On 11 June 2026, European Commissioner for Preparedness and Crisis Management Hadja Lahbib, addressing the Federation of Enterprises in Belgium (FEB) virtually from a humanitarian mission in the DRC, called on Belgian businesses to strengthen their resilience against a growing array of threats. She announced that the European Commission will launch a dedicated public-private taskforce on preparedness this autumn, and invited companies to present their work at the Civil Protection Forum in Brussels in early November.

Lahbib painted a stark picture of the risks facing Europe, recalling the 28 April 2025 blackout that plunged 60 million people in Spain and Portugal into darkness for ten hours, costing the Spanish economy an estimated €1.6 billion in lost GDP in a single day. She warned that a coordinated cyberattack could cause far longer disruptions. The Commissioner noted that fewer than four in ten Belgian companies have an advanced risk-management process, according to a recent FEB survey, and questioned whether such exposure remains acceptable.

The speech built on the Union Preparedness Strategy adopted a year ago, which includes 30 concrete actions. Lahbib highlighted four key elements: a first-ever shared EU-wide risk assessment covering climatic, technological, geopolitical and societal threats; a European Stockpiling Strategy covering the full cycle from anticipation to deployment; the adoption of Minimum Preparedness Requirements by year-end, complementing existing frameworks such as the CER and NIS2 Directives without creating new administrative burdens; and the upcoming public-private taskforce.

Lahbib stressed that resilience cannot be the monopoly of governments. She pointed to Nordic examples: Finland's Resilience Centre, where know-how in shelters, drones and autonomous energy systems is turned into export opportunities, and Sweden's public-private structure where hundreds of companies feed supply-chain data to the government. She also cited a German AI research centre in Bremen that developed rescue robots jointly with major companies, calling it "industrial innovation financed by collective preparedness."

On the economic front, Lahbib argued that crisis preparedness is also a competitiveness issue. She noted that the EU already has the world's largest network of free-trade agreements — 45 deals with 80 countries covering nearly 50% of EU trade — and that nearly 900,000 Belgian jobs depend on exports. She mentioned the EU Inc. initiative (a 28th regime) to simplify cross-border expansion, the Savings and Investments Union to channel €10 trillion in idle savings into capital markets, and the Industrial Accelerator Act to ensure public money benefits production and jobs in Europe.

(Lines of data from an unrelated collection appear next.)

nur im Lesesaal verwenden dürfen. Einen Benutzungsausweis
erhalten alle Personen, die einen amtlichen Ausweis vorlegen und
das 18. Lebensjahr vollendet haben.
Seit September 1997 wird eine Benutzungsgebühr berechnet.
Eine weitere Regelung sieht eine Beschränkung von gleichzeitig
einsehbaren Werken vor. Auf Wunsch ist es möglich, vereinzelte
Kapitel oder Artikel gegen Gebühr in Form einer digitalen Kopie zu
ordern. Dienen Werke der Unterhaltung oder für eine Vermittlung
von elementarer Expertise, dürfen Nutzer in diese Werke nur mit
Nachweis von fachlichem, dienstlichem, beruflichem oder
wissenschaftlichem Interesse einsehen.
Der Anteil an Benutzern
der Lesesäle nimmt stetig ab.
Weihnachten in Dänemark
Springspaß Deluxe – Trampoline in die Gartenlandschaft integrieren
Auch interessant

Lahbib also addressed equality as a strategic choice, citing a study that the gender employment gap costs the EU over €390 billion. She defended the Pay Transparency Directive, which worries SMEs, but insisted that ending the 11% average gender pay gap is a matter of fairness and performance. She noted that women's pensions in the EU are on average 25% lower than men's.

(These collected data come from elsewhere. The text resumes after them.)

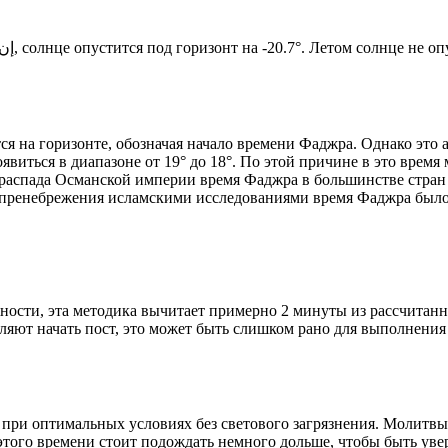
Новый день по солнечному календарю. Сегодня, إن شاء الله, солнце опустится под горизонт на -20.7°. Лето
я на горизонте, обозначая начало времени Фаджра. Однако это 
явиться в диапазоне от 19° до 18°. По этой причине в это врем
До распада Османской империи время Фаджра в большинстве стран
 пренебрежения исламскими исследованиями время Фаджра было у
ности, эта методика вычитает примерно 2 минуты из рассчитанн
ляют начать пост, это может быть слишком рано для выполнения
 при оптимальных условиях без светового загрязнения. Молитвы
этого времени стоит подождать немного дольше, чтобы быть уве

on 6 November, the Commission, together with the World Economic Forum, will hold high-level exchanges under the Invest Frontier initiative, aiming to build investor coalitions for stability in fragile countries. She cited Ukraine as a model, where businesses have maintained operations and even developed exportable drone expertise during war.

"BE PREPARED is not just a campaign name. It is a philosophy, a state of mind. I want it to become the brand of a Europe we build together — safer, stronger, more resilient."